İyilik perisi küçük çocuğun dürüstlüğüne hayran kalmış. Ona gerçek bisikletini bulmuş. Çocuk kendisinin olan eski bisikletini görünce sevinçle bağırmış:
ÇOCUK: ‘ ‘İşte, benim bisikletim bu!’
İyilik perisi küçük çocuğun dürüstlüğüne karşılık altın ve gümüş bisikletin ikisini de ona hediye etmiş. Çocuk ilk başta kabul etmek istemese de iyilik perisinin ısrarı üzerine bu hediyeleri kabul etmiş.
Bisikletlerin hepsini alan küçük çocuk, onları sevinçle evin içine koymuş. Sonrasında koşarak arkadaşlarını eve çağırmış ve bisikletlerini göstermiş.
Altın ve gümüş bisikletleri gören bütün çocuklar kıskançlık dolu gözlerle bu çocuğa bakmışlar. Evden çıkınca hepsi bu çocuğun yaptığını yapmaya karar vermişler.

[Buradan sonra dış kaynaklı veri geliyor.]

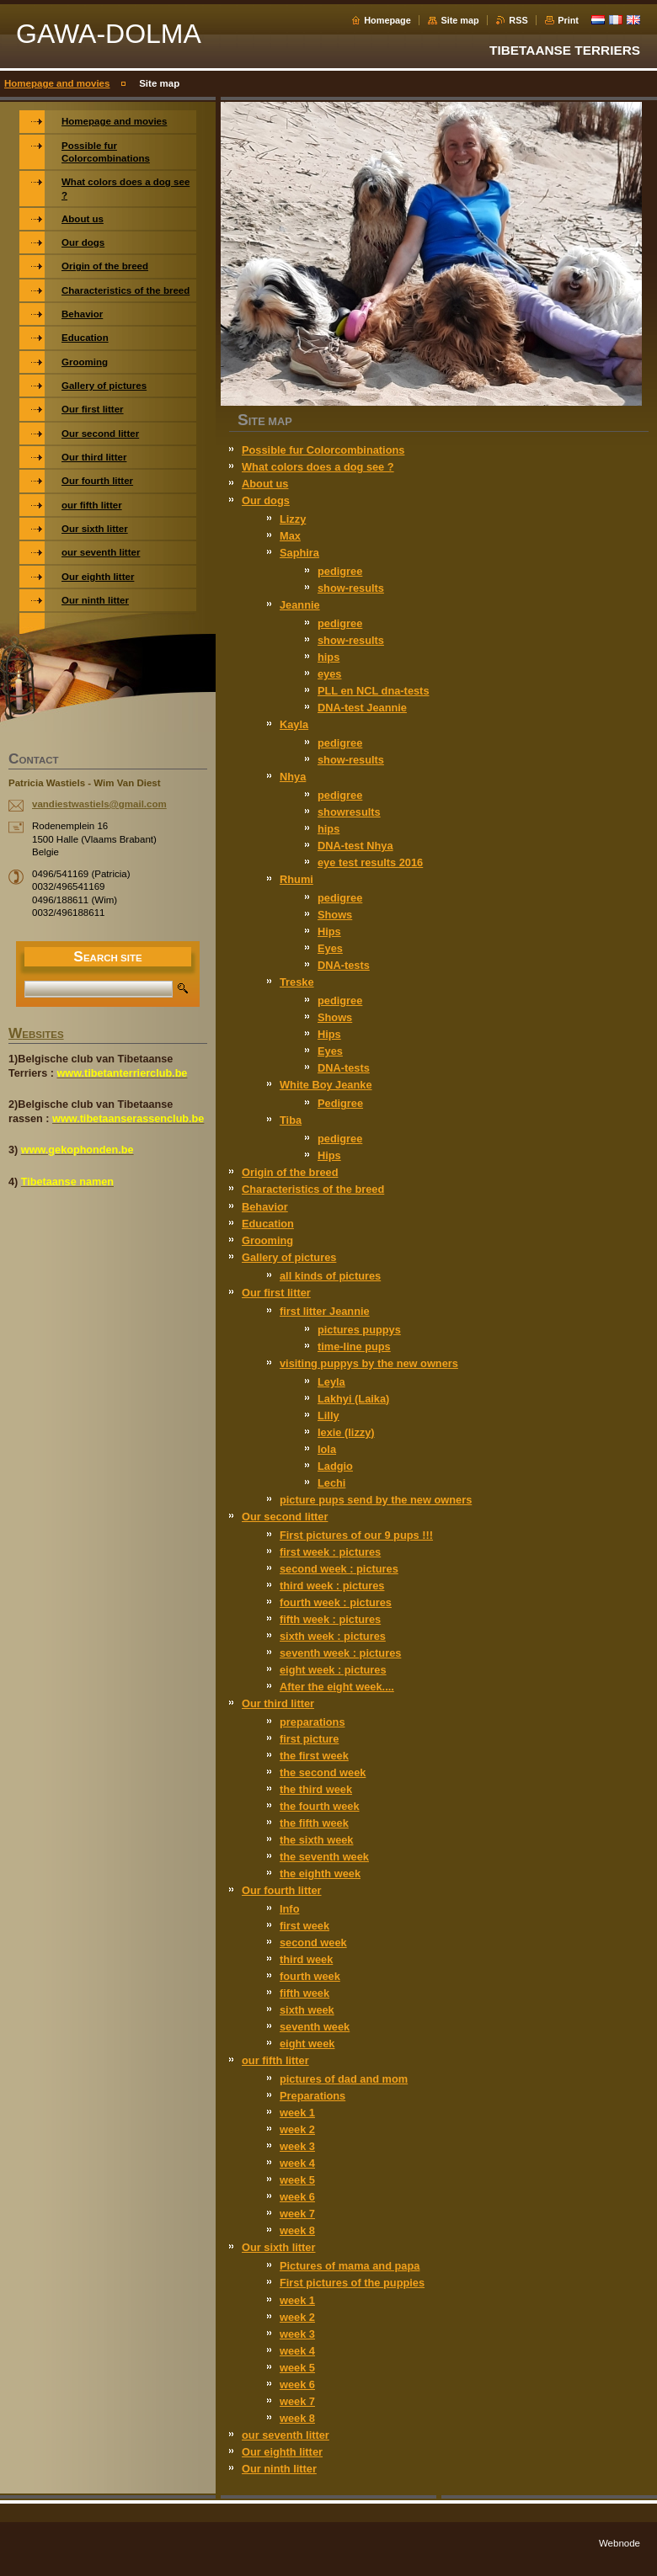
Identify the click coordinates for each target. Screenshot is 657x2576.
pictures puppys (359, 1329)
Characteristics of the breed (313, 1189)
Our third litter (278, 1703)
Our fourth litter (282, 1890)
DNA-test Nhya (355, 845)
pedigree (340, 571)
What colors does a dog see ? (318, 466)
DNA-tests (344, 965)
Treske (297, 982)
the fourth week (320, 1806)
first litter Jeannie (325, 1311)
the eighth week (320, 1873)
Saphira (299, 552)
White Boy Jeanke (326, 1084)
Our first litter (276, 1292)
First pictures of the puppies (352, 2282)
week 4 (297, 2163)
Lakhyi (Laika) (353, 1398)
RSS (518, 20)
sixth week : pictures (333, 1636)
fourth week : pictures (336, 1602)
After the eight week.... (337, 1686)
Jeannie (300, 605)
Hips (329, 931)
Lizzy (293, 519)
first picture (309, 1738)
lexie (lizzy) (346, 1432)
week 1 (297, 2112)
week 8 (297, 2230)
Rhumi (296, 879)
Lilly (328, 1415)
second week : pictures (339, 1568)
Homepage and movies (57, 83)
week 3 (297, 2146)
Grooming (267, 1240)
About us (265, 483)
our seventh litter (285, 2435)
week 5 (297, 2180)
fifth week (304, 1993)
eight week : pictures (333, 1669)
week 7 (297, 2213)
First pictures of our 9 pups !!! (356, 1535)
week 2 (297, 2129)
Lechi (331, 1483)
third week (306, 1959)
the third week (316, 1789)
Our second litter (285, 1516)
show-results (351, 588)
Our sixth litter (278, 2247)
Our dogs (266, 500)
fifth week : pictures (330, 1619)
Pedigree (340, 1103)
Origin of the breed (290, 1172)
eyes (329, 674)
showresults (349, 812)
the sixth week (316, 1840)
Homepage (387, 20)
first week (304, 1925)
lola (327, 1449)
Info (289, 1909)
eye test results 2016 (370, 862)
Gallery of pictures (289, 1257)
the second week (323, 1772)
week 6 (297, 2196)
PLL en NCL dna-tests (374, 690)
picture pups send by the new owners (376, 1499)
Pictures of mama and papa (349, 2265)
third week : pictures (332, 1585)
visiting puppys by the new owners (369, 1363)
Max (290, 536)
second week (313, 1942)
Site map (459, 20)
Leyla (331, 1382)
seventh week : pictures (340, 1653)
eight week (307, 2043)
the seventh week (324, 1856)
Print (568, 20)
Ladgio (335, 1466)
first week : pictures (330, 1552)
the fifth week (314, 1823)
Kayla (294, 724)
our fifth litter (275, 2060)
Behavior (265, 1206)
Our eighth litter (282, 2452)
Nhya (293, 776)
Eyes (330, 948)
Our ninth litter (279, 2468)
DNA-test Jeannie (362, 707)
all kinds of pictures (330, 1275)
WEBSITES (36, 1035)
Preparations (312, 2095)
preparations (312, 1722)
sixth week (307, 2010)
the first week (314, 1755)
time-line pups (354, 1346)
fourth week (310, 1976)
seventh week (315, 2026)
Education (268, 1223)
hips (328, 657)
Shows (335, 914)
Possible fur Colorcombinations (323, 450)
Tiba (291, 1120)
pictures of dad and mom (344, 2079)
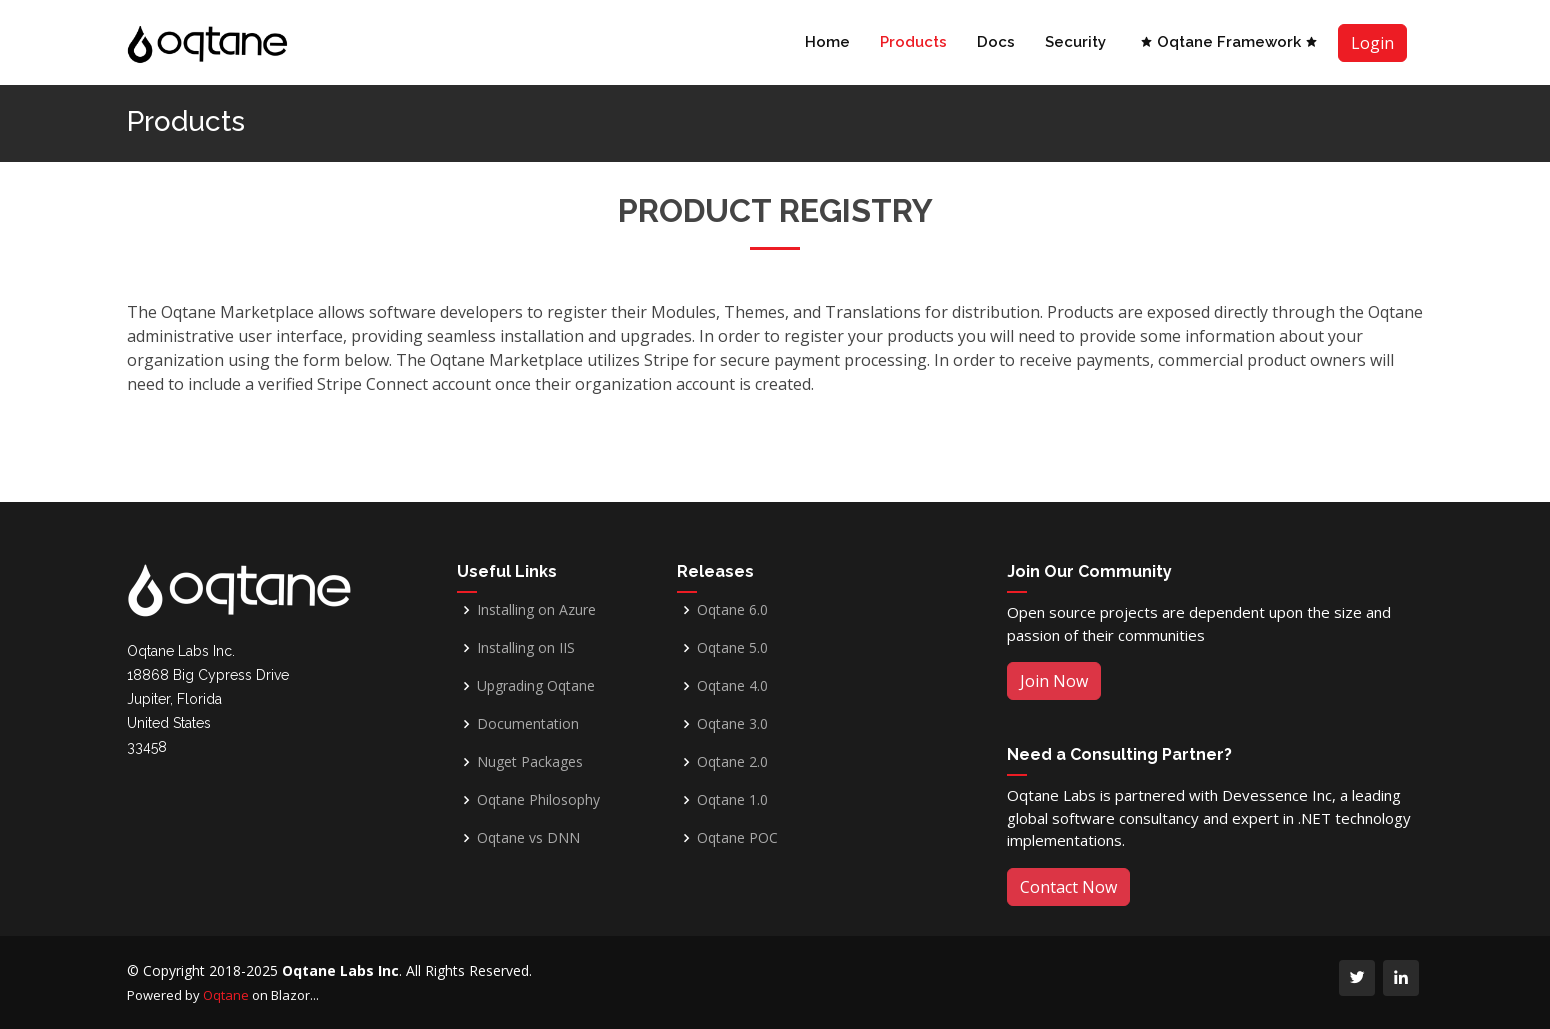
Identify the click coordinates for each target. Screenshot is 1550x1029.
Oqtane (226, 995)
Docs (996, 42)
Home (827, 42)
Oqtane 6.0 (732, 610)
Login (1372, 43)
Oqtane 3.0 (732, 724)
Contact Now (1068, 887)
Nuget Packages (530, 762)
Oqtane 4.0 (732, 686)
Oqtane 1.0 (732, 800)
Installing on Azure (536, 610)
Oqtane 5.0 (732, 648)
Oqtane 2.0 (732, 762)
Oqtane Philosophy (538, 800)
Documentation (528, 724)
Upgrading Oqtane (536, 686)
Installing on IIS (526, 648)
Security (1075, 42)
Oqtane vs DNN (528, 838)
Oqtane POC (737, 838)
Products (913, 42)
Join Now (1054, 681)
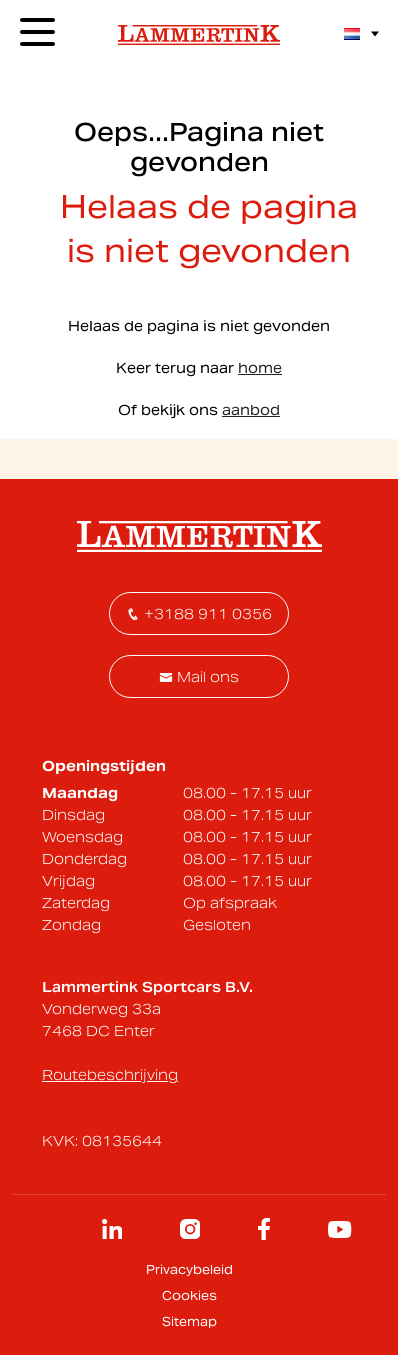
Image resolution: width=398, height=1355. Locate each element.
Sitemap (189, 1321)
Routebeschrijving (110, 1075)
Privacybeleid (189, 1269)
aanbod (251, 410)
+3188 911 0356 (199, 614)
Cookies (189, 1295)
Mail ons (199, 677)
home (260, 368)
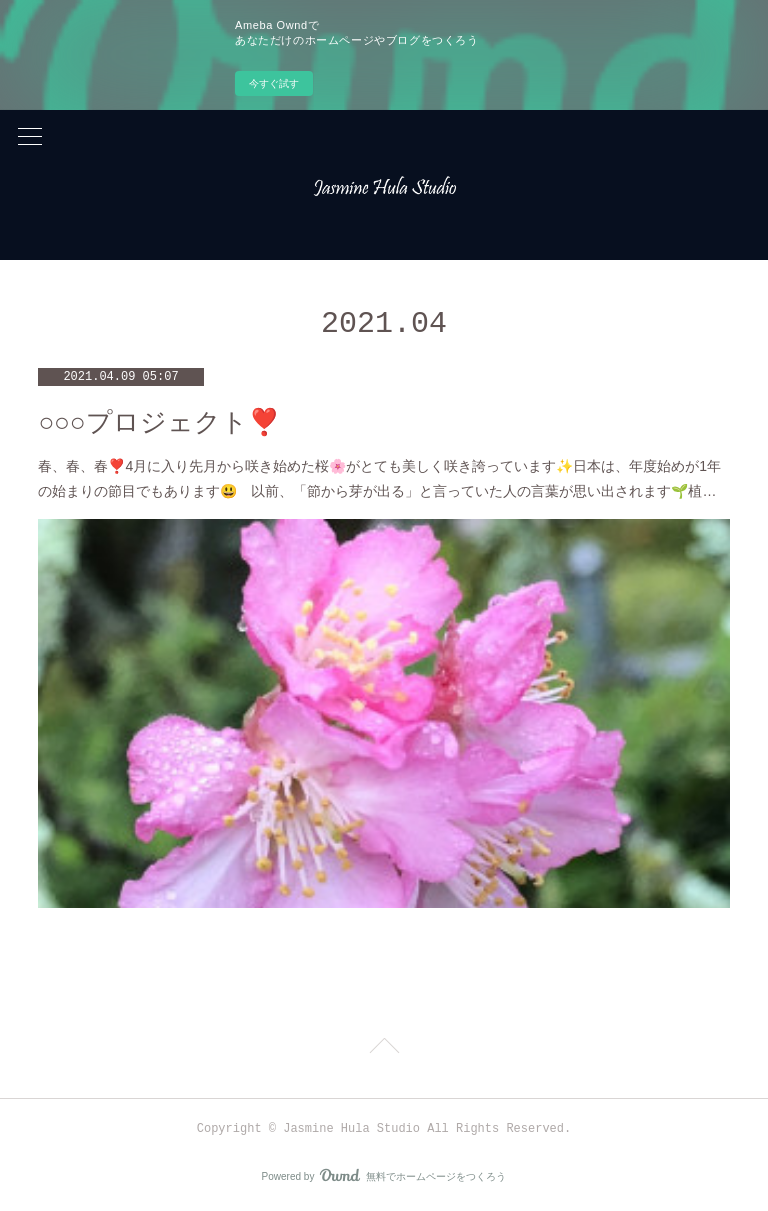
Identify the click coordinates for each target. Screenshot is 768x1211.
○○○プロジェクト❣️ (158, 422)
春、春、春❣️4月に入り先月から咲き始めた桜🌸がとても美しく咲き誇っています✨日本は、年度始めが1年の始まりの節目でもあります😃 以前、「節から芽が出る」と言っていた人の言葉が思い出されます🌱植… (379, 478)
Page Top (384, 1049)
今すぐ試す (274, 83)
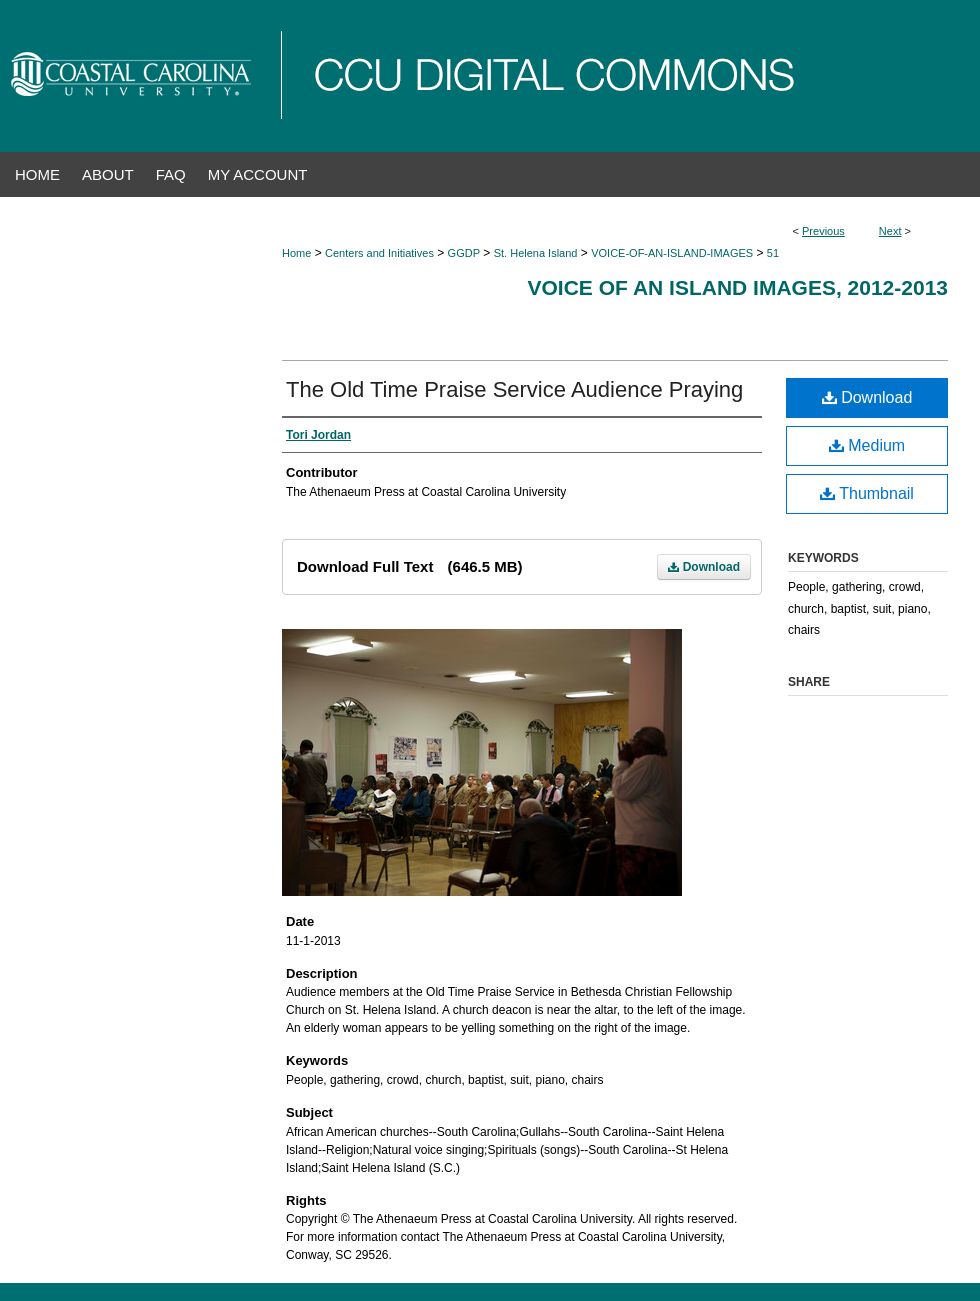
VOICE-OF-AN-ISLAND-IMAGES (672, 253)
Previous (823, 231)
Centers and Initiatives (379, 253)
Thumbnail (867, 493)
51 (773, 253)
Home (296, 253)
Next (890, 231)
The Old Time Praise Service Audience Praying (514, 389)
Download (704, 567)
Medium (867, 445)
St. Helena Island (536, 253)
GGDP (464, 253)
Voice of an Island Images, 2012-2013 (737, 287)
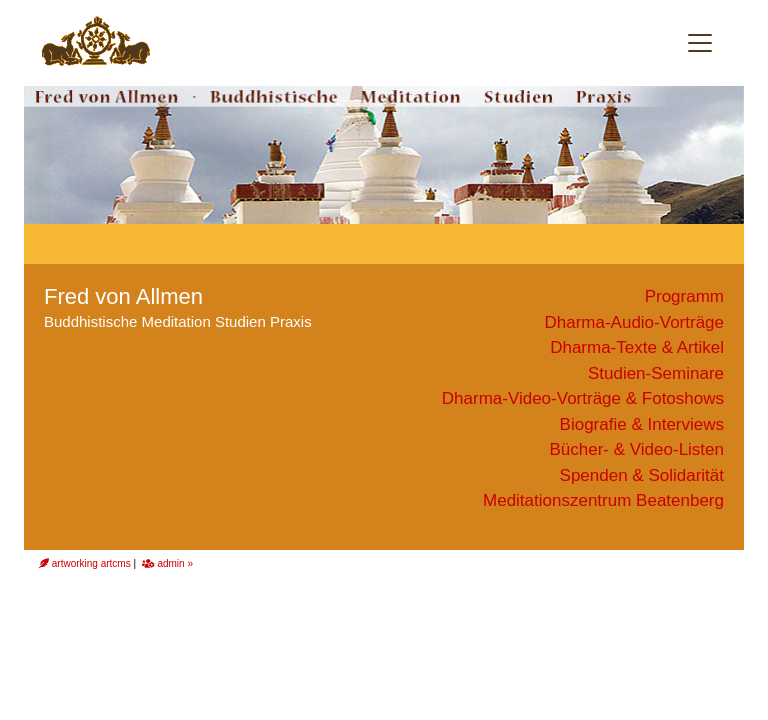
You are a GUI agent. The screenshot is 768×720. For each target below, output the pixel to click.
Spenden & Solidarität (642, 475)
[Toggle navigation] (700, 43)
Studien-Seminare (656, 373)
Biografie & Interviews (642, 424)
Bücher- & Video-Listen (636, 449)
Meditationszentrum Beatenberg (603, 500)
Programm (684, 296)
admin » (167, 563)
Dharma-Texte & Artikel (637, 347)
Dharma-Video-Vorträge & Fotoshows (583, 398)
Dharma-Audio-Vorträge (634, 322)
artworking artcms (85, 563)
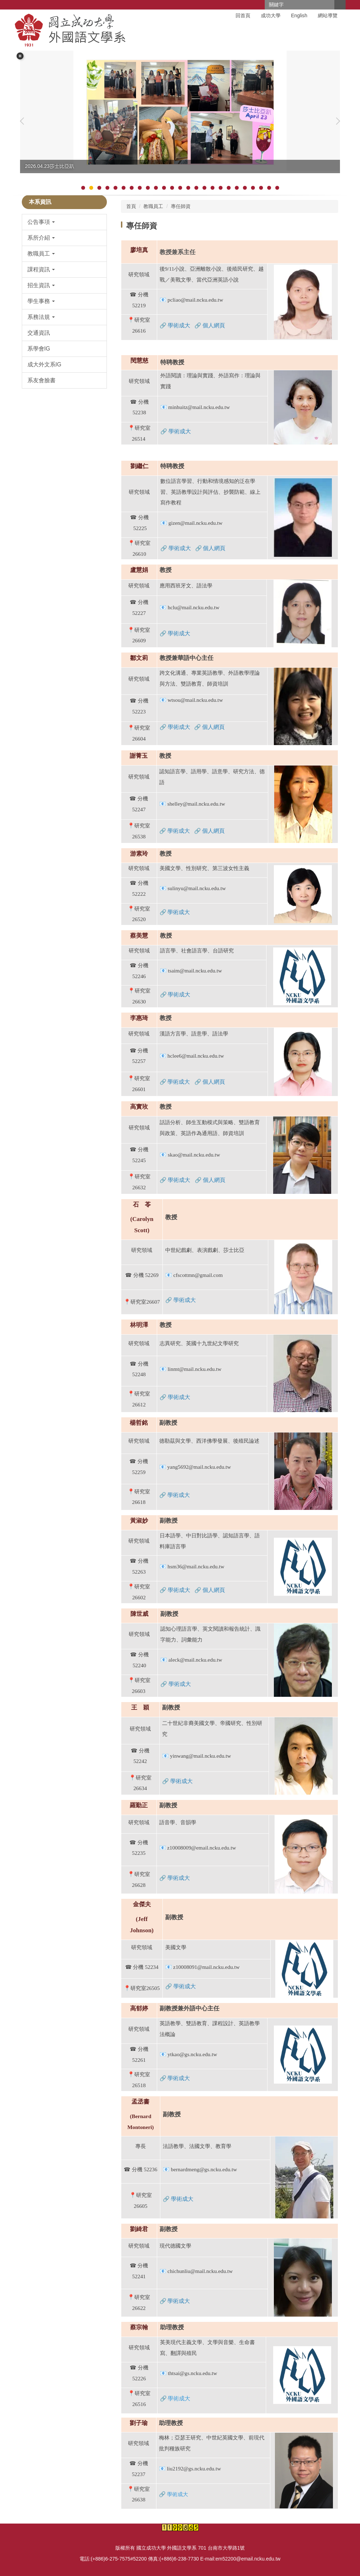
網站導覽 (328, 15)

Ertesi gün bütün çocuklar bisikletlerini kaybedip sonra da ağlaya ağlaya aramaya başlamışlar. İyilik perisi çocukların yanına gelmiş ve her birine ‘bisikletlerinizi buldum’ diyerek altın bisiklet göstermiş.
Çocukların hepsi altın bisikletin kendi bisikletleri olduğunu söyleyerek itiraz etmeden bisikletlere binmişler. İyilik perisi çocukların bu aç gözlülüğüne ve yalan söylemelerine çok ama çok kızmış. Ceza olarak çocukların hepsinin altın bisikletlerini eski püskü bir hale çevirmiş. Çocukların gerçek bisikletlerini de yok etmiş.
Çocuklar neye uğradıklarını şaşırmışlar. Biraz düşününce yaptıkları yanlışın farkına varmışlar fakat artık çok geçmiş. Hepsinin altında eski-püskü bir bisiklet varken dürüst olan küçük çocuğun altında yepyeni bir altın kaplama bisiklet varmış.